The Long Tail as a graph looks like this (also called a ‘power law’ or ‘Pareto’ distribution curve) –
With some imagination it might also look like this –
Wikipedia states that The Long Tail “refers to the statistical property that a larger share of population rests within the tail of a probability distribution than observed under a ‘normal’ or Gaussian distribution. This has gained popularity in recent times as a retailing concept describing the niche strategy of selling a large number of unique items in relatively small quantities – usually in addition to selling fewer popular items in large quantities.” Kroski (2008) puts it simply as “the less popular interests of users.”
She adds that “when creating a power law distribution chart to map out popular topics among users, the minority topics form a long tail leading to the end of the chat. What makes the long tail interests so fascinating is that when they are added up, these non-mainstream interests far outnumber the popular ones.” (Kroski, 2008, p. 6). Additionally, Anderson (2006) points out that the long tail accounts for between 25 percent to 40 percent of Amazon.com’s sales, and that one-fifth of all Netflix (DVD rentals) rentals are from titles other than their top 3,000 titles. There are long-tail enthusiasts and critics (Anita Elberse on Anderson’s devotion to Rhapsody and Quickflix data; or David Hornik).
“The potential for online retailers to make more money than their bricks and mortar counterparts because there is virtually unlimited “shelf space” to offer products. Another key factor is that merchandise is offered via recommendations with links from one product to another so that people who purchase one item are encouraged to look at several others. Most notably, book, video and music sales, where there is a vast supply of product, have benefited significantly from this approach, exemplified by Amazon.com, Netflix and Rhapsody.” (Computer Dictionary Definition)

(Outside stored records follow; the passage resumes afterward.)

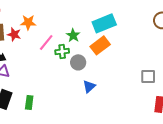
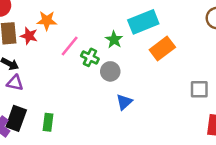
green star: (73, 35) -> (114, 40), moved
orange rectangle: (100, 45) -> (162, 49), moved
green cross: (62, 51) -> (90, 57), turned 32

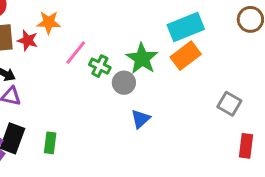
cyan rectangle: (143, 22) -> (186, 27), moved
green star: (114, 40) -> (142, 59), moved, size x1.5
gray square: (199, 89) -> (229, 104), turned 30

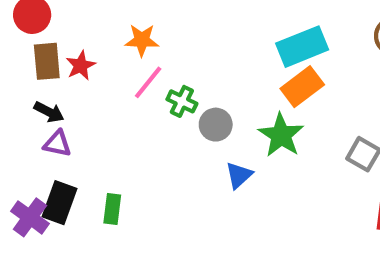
orange star: (49, 22) -> (142, 40), moved
red star: (28, 40) -> (81, 66), turned 30
green star: (142, 59) -> (281, 135), moved

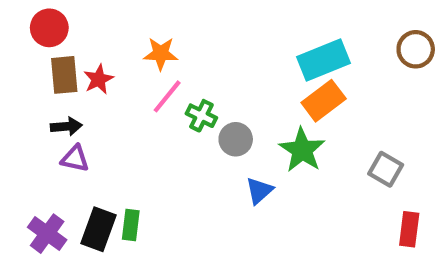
black arrow: (49, 112) -> (66, 126), turned -32
black rectangle: (60, 203) -> (99, 229), moved

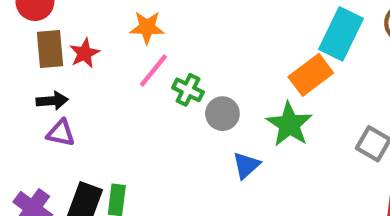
cyan rectangle: (324, 60) -> (341, 34), moved, turned -42

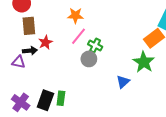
red star: (84, 53) -> (45, 42), moved
gray circle: (222, 114) -> (89, 59), moved
purple triangle: (61, 133) -> (19, 62), moved

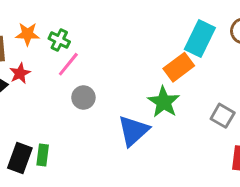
orange star: (75, 16) -> (27, 34), moved
green cross: (95, 45) -> (59, 40), moved
blue triangle: (123, 82) -> (133, 131), size x1.6

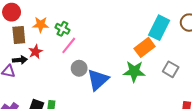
green star: (164, 102) -> (134, 71), turned -30
gray square: (223, 116) -> (171, 69), moved
blue triangle: (133, 131) -> (98, 80), moved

There are many examples of ‘The Long Tail’ including NetFlix, Blockbuster, Rhapsody, Google’s advertising & other Google services & mission, Amazon.com, CustomFlix, BookSurge, Barnes & Noble, New York Times, Captchas, WordPress.com, Skype, eBay, Craigslist, Flickr, iTunes, lulu.com, SocialText, Confluence, and Kapow Technologies. I would like to present to you the “Wired” editor and author, Chris Anderson explaining his theory of “The Long Tail.” This “blew me away”! Please watch Chris’ fantastic lecture…
The Long Tail – YouTube featuring Chris Anderson
The Long Tail – example: Remember the Milk
Remember the Milk (RTM) enables its members to create to-do lists which are arranged and displayed in a tabbed interface. Users can include detailed information about tasks, set priorities for items, designate due dates, and tag tasks with keywords.
Listmakers may create contacts and groups with whom they may share their lists. RTM lists may be accessed via modules on Netvibes (see my previous blog on Rich User Experience – Netvibes) and Goggle start pages, and through Sidekicks and other mobile devices. Users can opt to be reminded about tasks with upcoming due dates by email, IM, or text messages sent to their mobile phone.
In conclusion, combination of the power law probability graph (see graph/illustration above) showing popularity ranking and the direct access to consumers via Web technology (the invisible crowd) has opened up new business opportunities in the “long tail”. Consequently, Web 2.0 applications are designed to serve not only the mainstream and the widespread, but also the fringe interests!